To evaluate the efficiency and safety of the rectal formulation of an 1A-adrenoblocker in combination with prostatic peptides (Prostatex Plus) in restoring urination in patients with first-onset acute urinary retention (AUR) associated with benign prostatic hyperplasia (BPH). A multicenter study of Prostatex Plus was carried out as a product with both symptomatic and pathogenetic mechanisms of action. Considering the importance of improving adherence in older comorbid patients, ease of use, and minimizing adverse effects, the choice of combining two active substances in a single suppository is evident. The study included 74 patients with first-onset AUR associated with BPH. All patients presented to the emergency department of an emergency hospital. After receiving urgent care, which included single bladder drainage via urethral catheterization, patients were discharged for outpatient follow-up. The main group included 44 patients who received Prostatex Plus, one suppository in the emergency department and then for 20 days at night into an emptied rectum. The comparison group included 30 patients who received an 1A-adrenoblocker orally (tamsulosin) in the emergency department and then daily for 20 days in the morning. Patients were assessed at baseline, and at 7 and 20 days after the initial visit.
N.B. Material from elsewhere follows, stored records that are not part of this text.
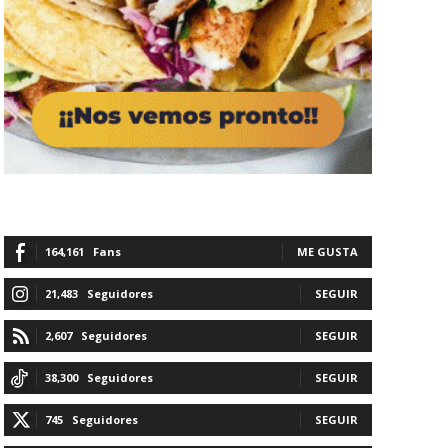
164,161
Fans
ME GUSTA
21,483
Seguidores
SEGUIR
2,607
Seguidores
SEGUIR
38,300
Seguidores
SEGUIR
745
Seguidores
SEGUIR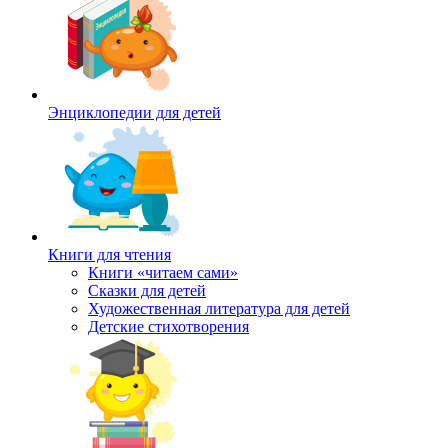
Энциклопедии для детей
Книги для чтения
Книги «читаем сами»
Сказки для детей
Художественная литература для детей
Детские стихотворения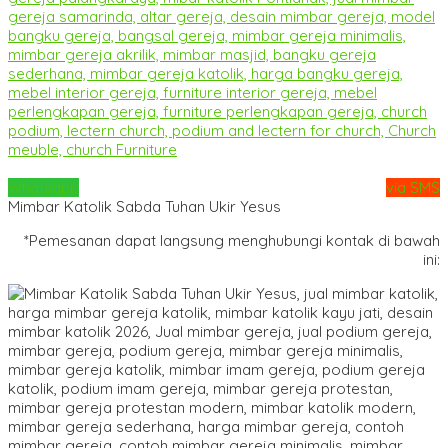
Whatsapp
via SMS
Mimbar Katolik Sabda Tuhan Ukir Yesus
*Pemesanan dapat langsung menghubungi kontak di bawah
ini: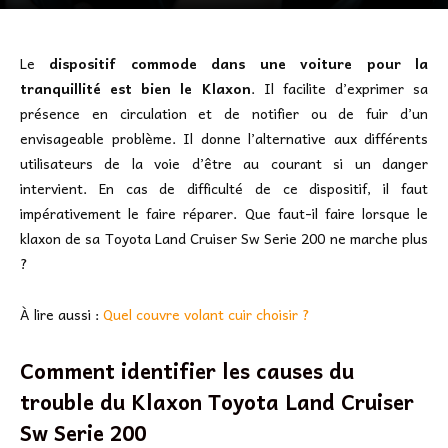
Le
dispositif commode dans une voiture pour la
tranquillité est bien le Klaxon
. Il facilite d’exprimer sa
présence en circulation et de notifier ou de fuir d’un
envisageable problème. Il donne l’alternative aux différents
utilisateurs de la voie d’être au courant si un danger
intervient. En cas de difficulté de ce dispositif, il faut
impérativement le faire réparer. Que faut-il faire lorsque le
klaxon de sa Toyota Land Cruiser Sw Serie 200 ne marche plus
?
À lire aussi :
Quel couvre volant cuir choisir ?
Comment identifier les causes du
trouble du Klaxon Toyota Land Cruiser
Sw Serie 200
Patients aged 69 to 80 years were included (mean age 75.5+/-3.58 years). The mean duration of BPH was 2+/-4.5 years (from 1.2 to 9 years). The urine volume at AUR ranged from 300 to 980 mL, with a mean of 650+/-120 mL. The duration of urinary retention was 8+/-4.2 h (from 3 to 11 h). With Prostatex Plus, spontaneous voiding was restored in 35 (79.5%) patients, whereas with oral tamsulosin it was restored in 18 (64.2%). At subsequent visits, voiding quality assessed by uroflowmetry and the IPSS was significantly better in the Prostatex Plus group than in the comparison group.